We are in changing times, and they are changing daily. For many of us these are anxious times, for our health and wellbeing, for business, for family and friends and for our adoption of a new way of life, both professionally and personally. It is this new way of life and new habits that our brands and communications have had to be adaptive to, almost instantly. This does not just apply to what brands are saying, where a change of tact and tone is welcomed if this is not opportunistic, and we have seen several salient examples of this, but where it is being said and seen.

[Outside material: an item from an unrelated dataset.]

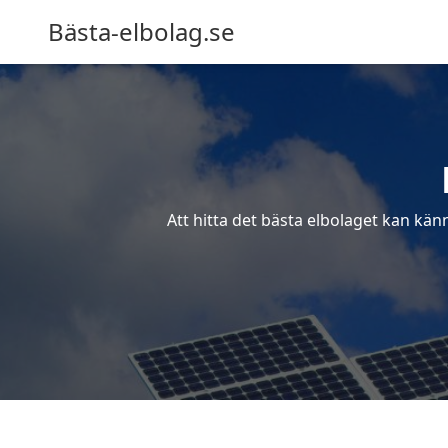
Bästa-elbolag.se
Att hitta det bästa elbolaget kan kän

We have already seen some dramatic changes in our media behaviour across the UK and Ireland where in-home media is booming in consumption. Maybe unsurprisingly television viewing is rising significantly with 32% now watching more live TV, including daytime viewing which is up 29%. Similarly, 32% are also spending more time streaming VOD and 21% spending more time with social media.
The biggest change though is arguably in relation to young people with them engaging more in media than before; with 46% of Millennials also watching more live TV, bucking a much-discussed trend. They are also remaining loyal to social media with 48% of Millennials spending more time on these channels.
The other notable change is in the news consumption landscape, with 32% of all consumers saying they are reading more online or offline newspaper content often. This is also reflected in younger consumers with 29% of 18-24-year olds, and 31% of 25-34, year-olds engaging with more news brands. This is clearly evidenced too across local and UK TV behaviour with UTV reporting significant uplifts in viewing across its news bulletins and C4 News last week recording its biggest weekly audience since 2012.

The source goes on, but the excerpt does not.